Cabeça Pra Cima - HIV 25-02-2014 Mara Moreira com Dr. Gustavo

A Cura da AIDS

A cura da Aids

*por Richard Parker

Texto publicado originalmente no site da Associação Brasileira Interdisciplinar de Aids

Vinte anos se passaram desde que Herbert de Souza, o Betinho, o fundador da Associação Brasileira Interdisciplinar de AIDS (ABIA), lançou o livro de crônicas A Cura da AIDS, em 1994. Como o título anunciou, ainda que fosse num tempo em que não havia tratamentos eficazes disponíveis, Betinho entendeu o quão importante era a perspectiva de uma cura da AIDS, não apenas para aqueles que vivem com HIV, mas para todos que buscavam proteger a si mesmos e também aqueles que amam: “de repente, percebi que tudo havia mudado por causa do anúncio de uma cura. Eu percebi que a ideia da morte inevitável paralisa. Eu percebi que a ideia de vida motiva… mesmo assim a morte é inevitável, como todos nós sabemos.” (Betinho, O Dia da Cura, 1994)

Na época, Betinho obviamente sabia que ainda não havia uma verdadeira cura para o HIV, mas acreditava, com total convicção, que algum dia haveria. Ele sabia do tamanho da violência que o estigma e a discriminação nos casos de HIV e AIDS podem causar no ser humano. E acreditava tão firmemente que, enquanto trabalhamos para encontrar a cura, a solidariedade é a vacina mais eficaz contra o vírus ideológico do preconceito e da intolerância. De uma forma única, Betinho acreditava na possibilidade de superar a adversidade – de imaginar um futuro que gostaríamos de viver – e de lutar todos os dias para torná-lo realidade. Mais do que qualquer coisa, ele acreditava que o Brasil poderia ser um exemplo brilhante do que há de melhor no mundo para ser oferecido em resposta à epidemia. Como ele escreveu em 1989, há exatos 25 anos: “O Brasil, através de segmentos representativos, por suas características e potencialidades, pode-se constituir num exemplo de mobilização… Difundindo uma outra visão sobre a epidemia que restaure a cura como perspectiva e a solidariedade como princípio de todo o trabalho de prevenção.” (Betinho, “Políticas Públicas e AIDS”, 1989)

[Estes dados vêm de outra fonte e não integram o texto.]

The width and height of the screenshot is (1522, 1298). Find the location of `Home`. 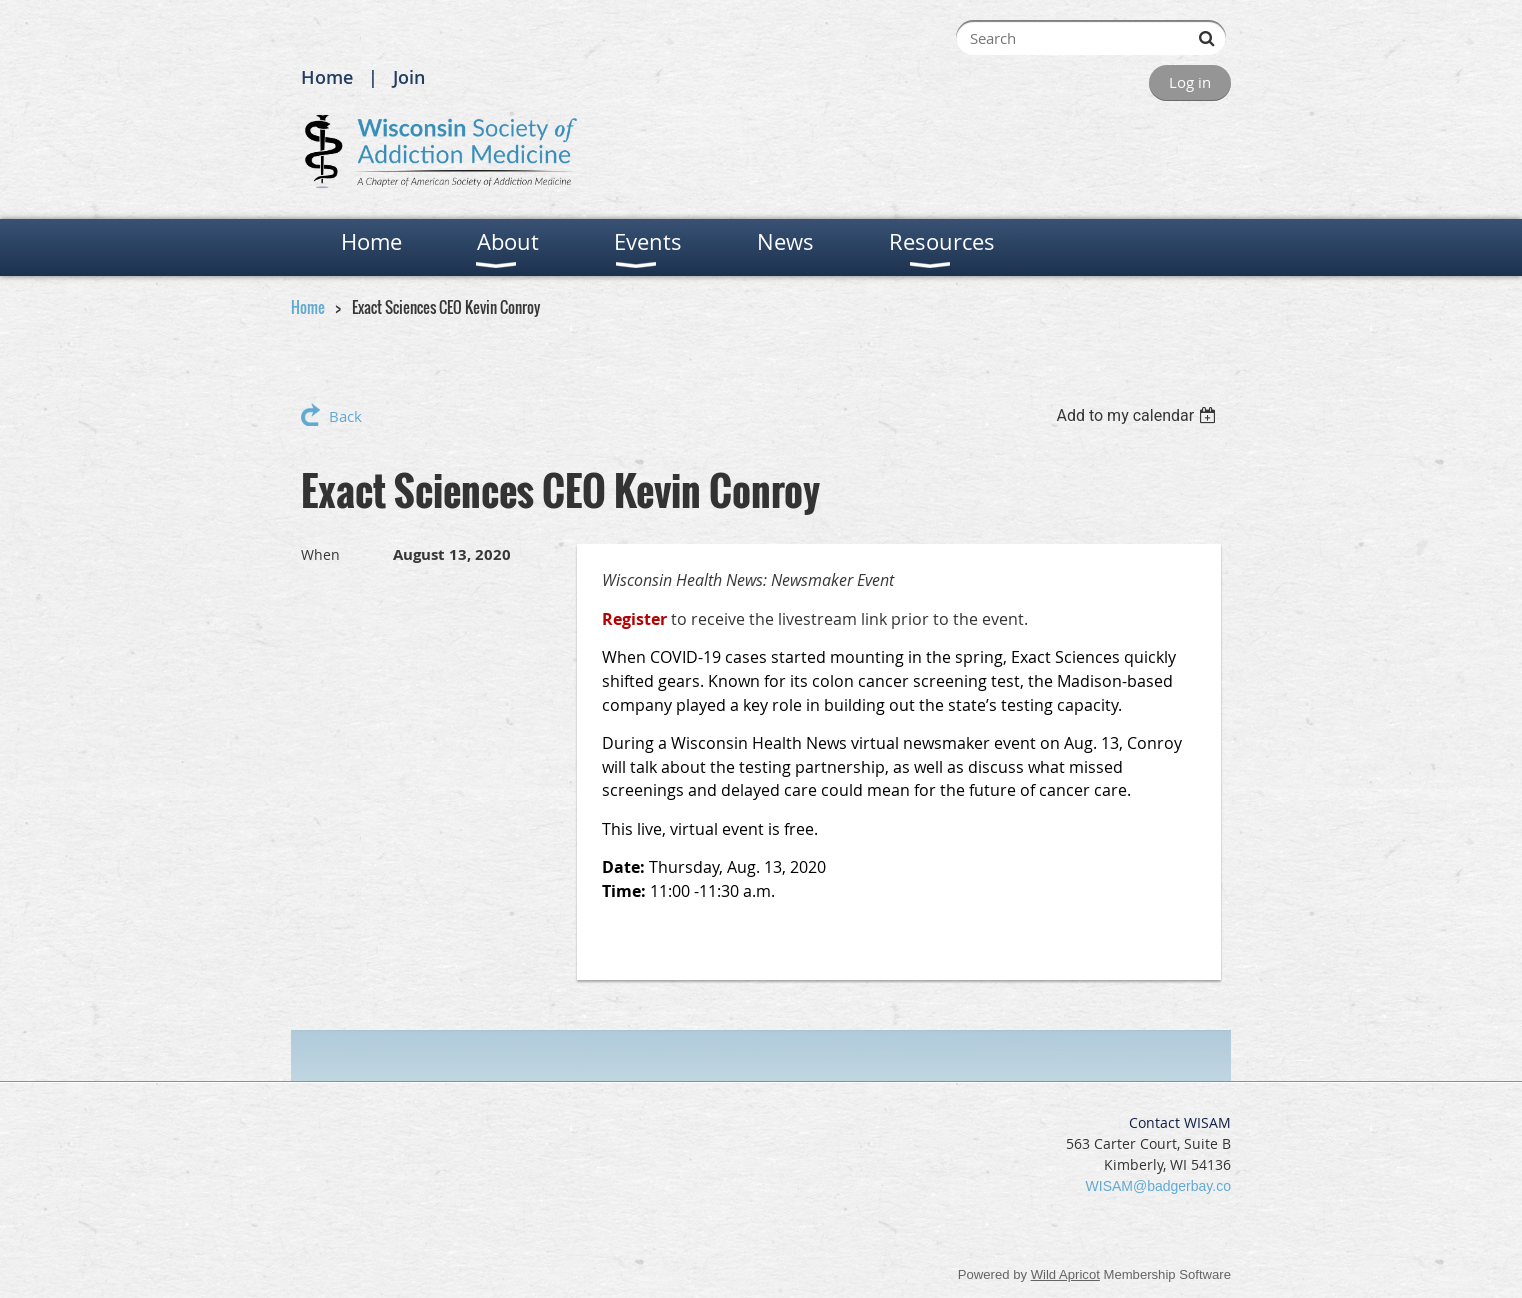 Home is located at coordinates (327, 77).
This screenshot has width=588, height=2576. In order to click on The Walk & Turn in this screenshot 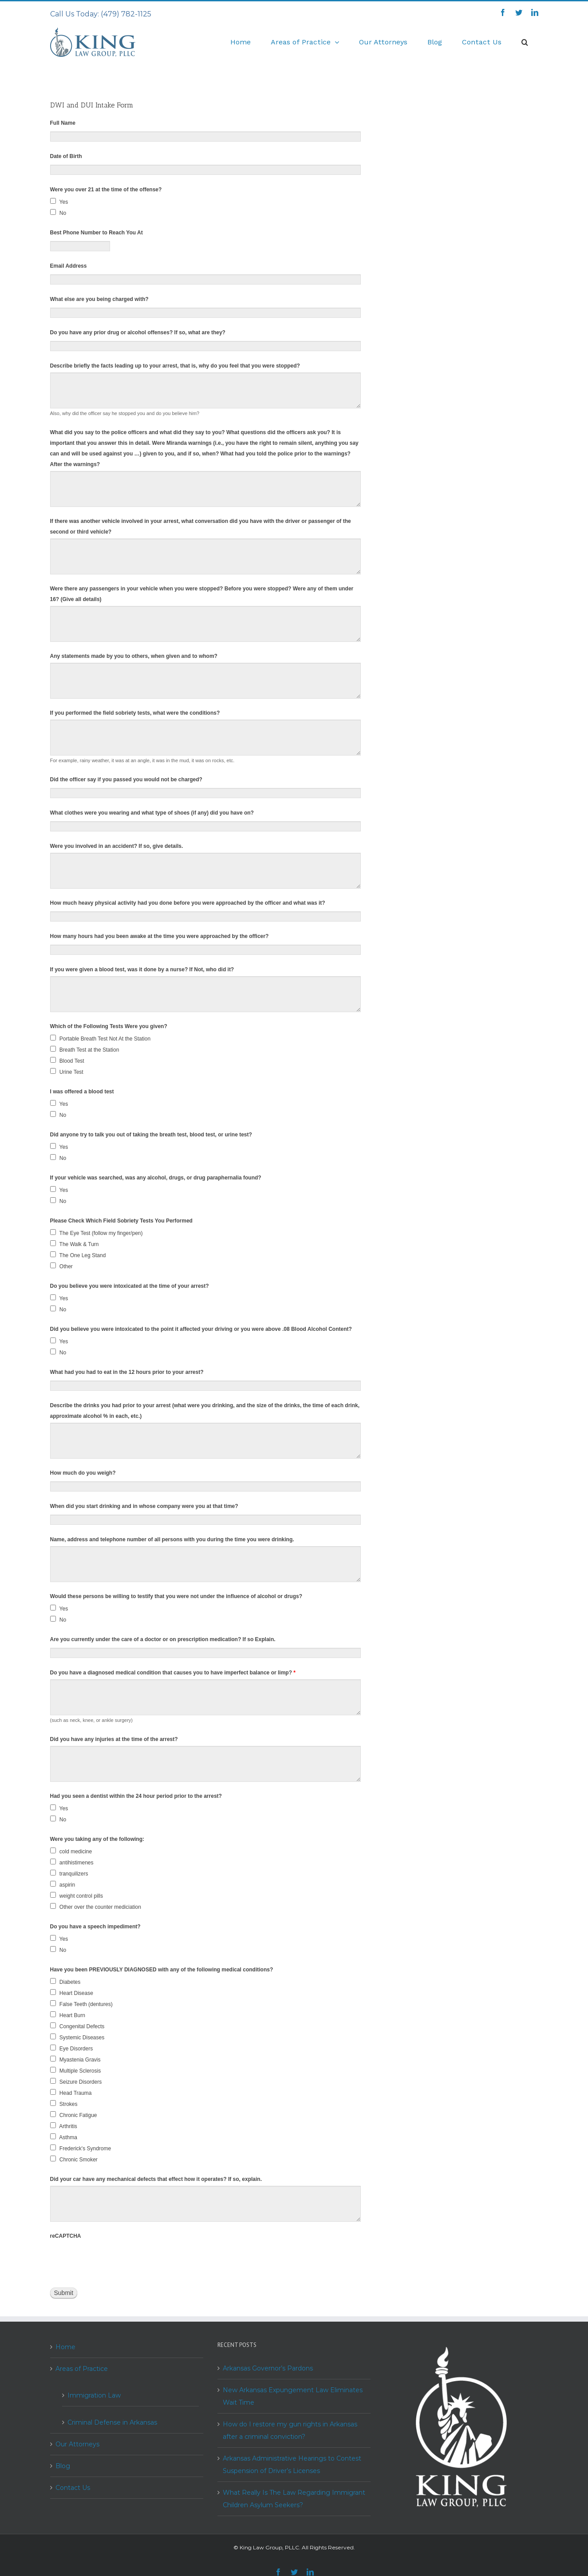 , I will do `click(74, 1243)`.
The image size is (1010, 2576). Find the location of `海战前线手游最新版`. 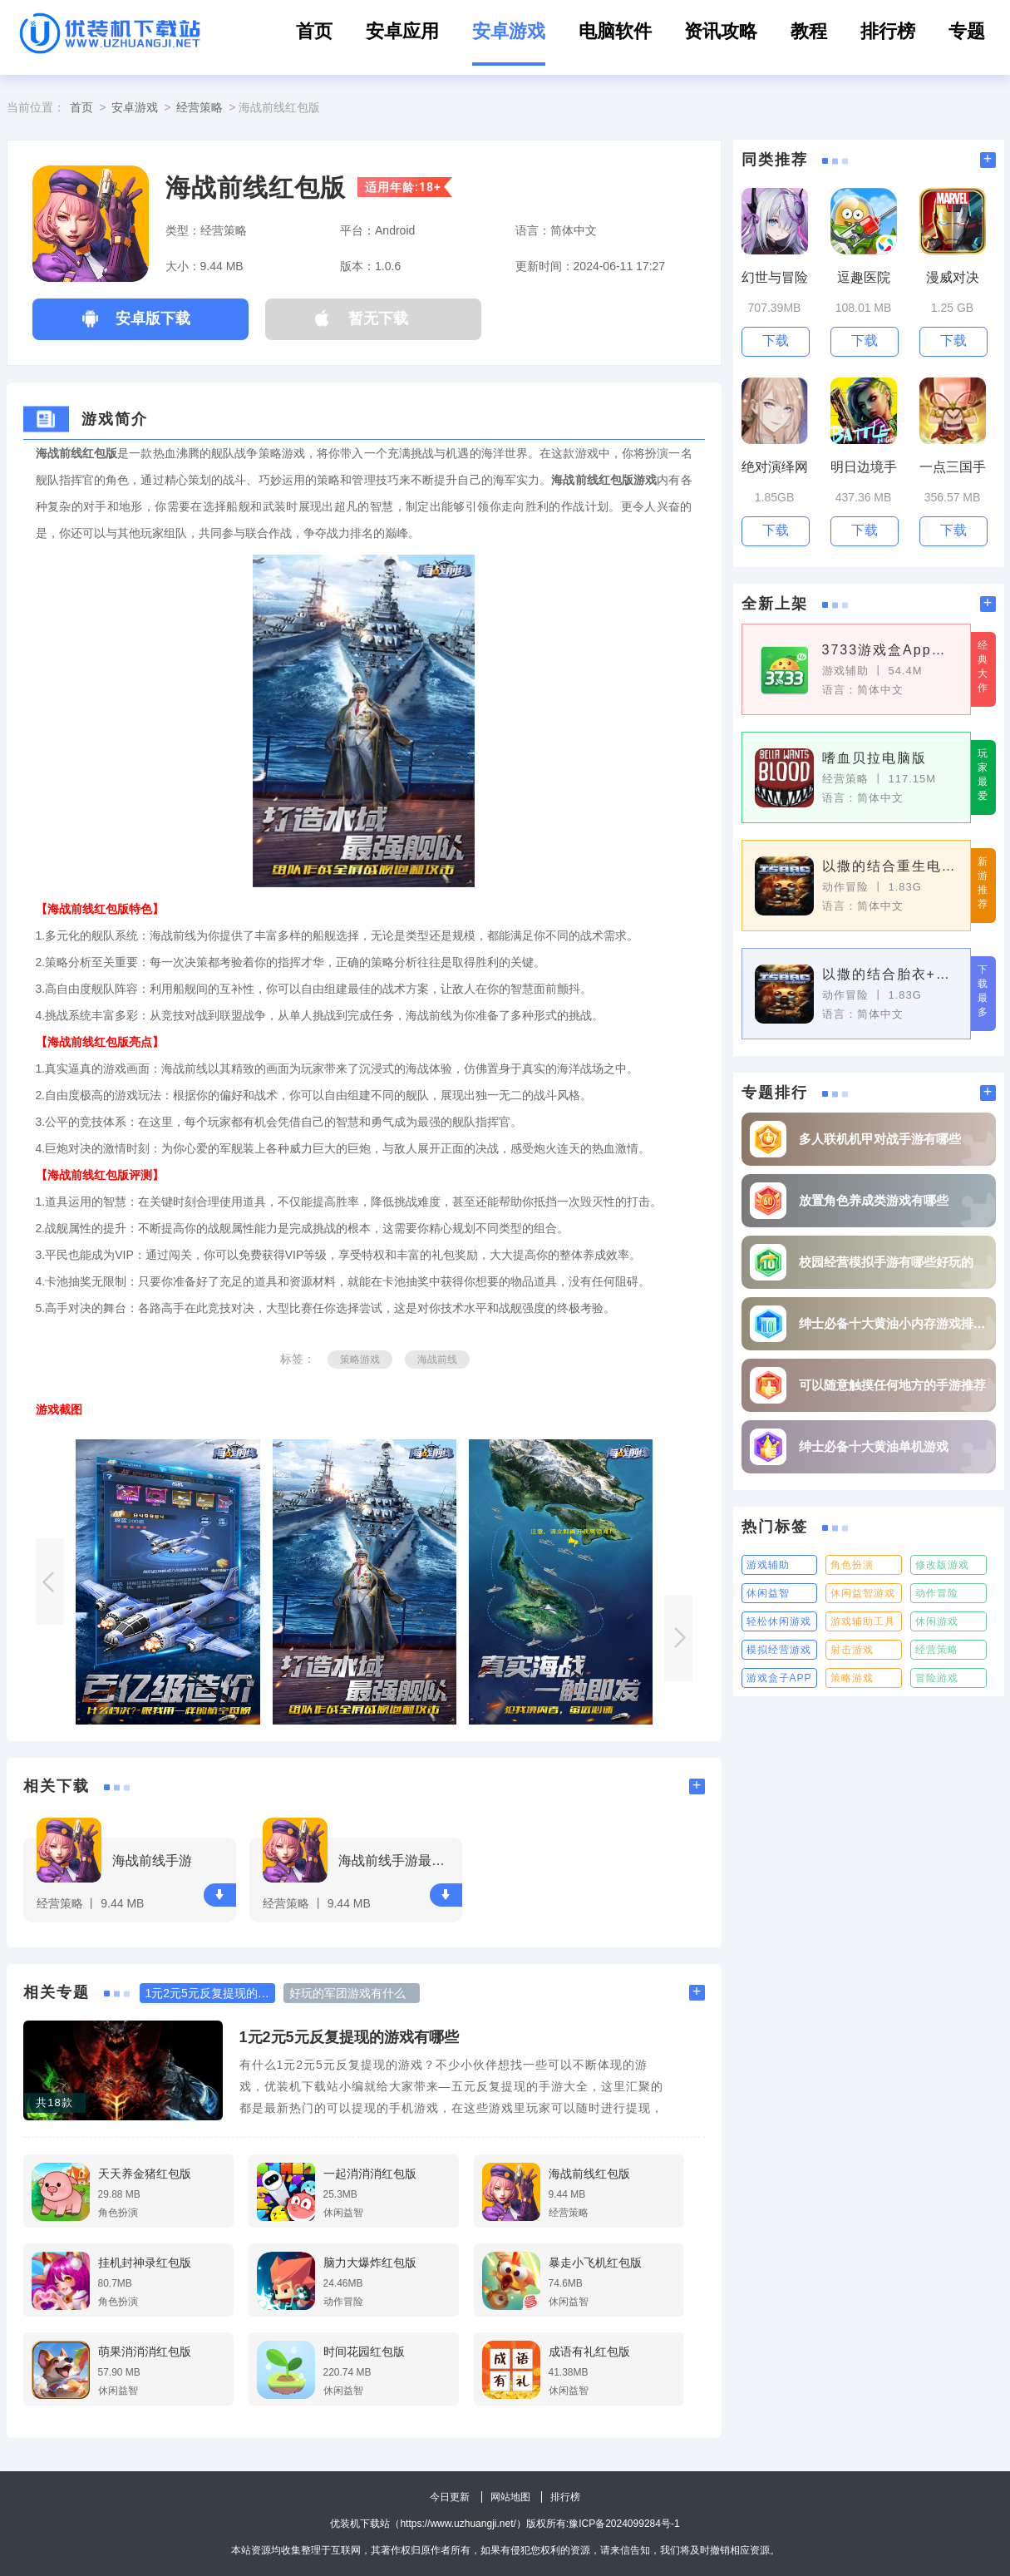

De lá para cá, muitas coisas mudaram. A cura ainda não foi descoberta, mas já percorremos um longo caminho. Desde 1996, surgiram tratamentos antirretrovirais cada vez mais eficazes – no caso brasileiro, quando é garantido o acesso ao sistema de saúde pública – e capazes de transformar a infecção pelo HIV em uma doença crônica e controlável. O Brasil aprovou uma lei que garante o acesso aos medicamentos para todos e que respeita este direito humano fundamental. E, graças a lutas por acesso ao tratamento em vários países, tem sido cada vez mais reconhecido que toda vida humana é importante, e que ninguém, seja rico ou pobre, deve ter negado o acesso aos medicamentos que podem salvá-lo. Ainda não alcançamos o acesso universal em todos os países – e há muito a ser feito neste sentido – mas podemos comemorar o fato de que, neste momento, 13.6 milhões [3] de pessoas no mundo têm acesso ao tratamento de HIV. Isso, embora continuemos a lutar para que 21.4 milhões [4] de pessoas infectadas e que permanecem sem o acesso, tenham garantidos seus direitos no futuro, especialmente se trabalharmos para que isso se torne realidade.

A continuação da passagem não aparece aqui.